CDC Study Finds Glyphosate in most Urine Samples

15.07.2022 - Glyphosate and the former Monsanto’s herbicide Roundup have returned to the headlines following last month’s publication of a 2013-2014 study by the US Centers for Disease Control (CDC) that that found traces of the herbicide’s active ingredient in the majority of urine samples collected.

The CDC said the study, part of its National Health and Nutrition Examination Survey, was intended to assess the nutritional health of American adults and children and get a clearer picture of how prevalent glyphosate is among the general population.

Of the 2,310 urine samples collected, about one-third came from children. The US health agency said that more than 87% of the children tested had detectable levels glyphosate in their urine. Food is the main route of exposure to glyphosate for children, it noted.

The federal agency also found that 80 % of the adults tested for the survey had detectable levels of the herbicide active ingredient in their urine.

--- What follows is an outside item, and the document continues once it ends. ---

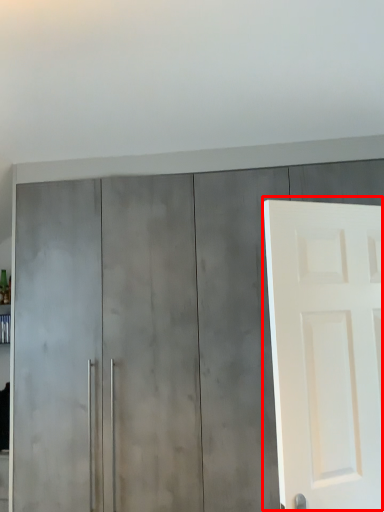 Question: From the image's perspective, what is the correct spatial relationship of door (annotated by the red box) in relation to cupboard?

Choices:
 (A) below
 (B) above

Answer: (B)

Bayer is currently fighting lawsuits claiming  that the product it gained with its 2018 acquisition of Monsanto for its $63 million caused non-Hodgkin lymphoma in those who sprayed it on crops or home gardens.,

In response to the CDC’s survey, the German group stressed that small amounts of glyphosate would normally be detected in urine samples because the body rids itself of nonessential substances.

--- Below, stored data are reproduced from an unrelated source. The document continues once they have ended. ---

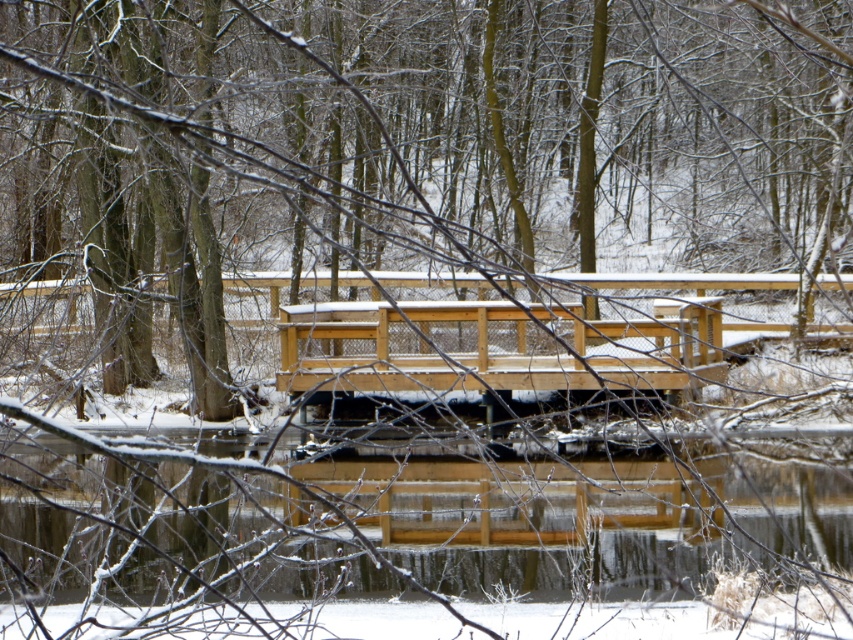 You are standing on the wooden bridge and see the point marked as point (405, 524). What is located at that point?

The point (405, 524) is where the clear water at center is located.

You are a hiker carrying a heavy backpack and want to cross the natural wood bridge at center. The clear water at center flows beneath it. Is the bridge wide enough for you to walk safely without stepping into the water?

The clear water at center might be wider than natural wood bridge at center, so there is a possibility that the bridge may not be wide enough to safely cross without risking stepping into the water. It is advisable to proceed with caution or look for an alternative path.

You are standing on the wooden bridge in the winter scene and want to locate the clear water at center. According to the coordinates provided, where should you look relative to your position?

The clear water at center is located at coordinates point 0.820 on the x axis and 0.477 on the y axis relative to the image frame.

Bayer added that the amount of glyphosate detected per sample in the CDC study is below the EPA’s exposure safety threshold of .14 % and “well below levels that regulatory agencies established to protect human health.”

Nonetheless, a federal court has ordered the Environmental Protection Agency (EPA) to take a closer look at glyphosate after giving it a clean bill of health through at least two presidential administrations.

After its hopes were dashed that the US Supreme Court would hear its case that Monsanto was not required to attach warning labels to the herbicide’s packaging, the German pharmaceuticals and agrochemicals giant has been forced to return to the bargaining tables with plaintiffs.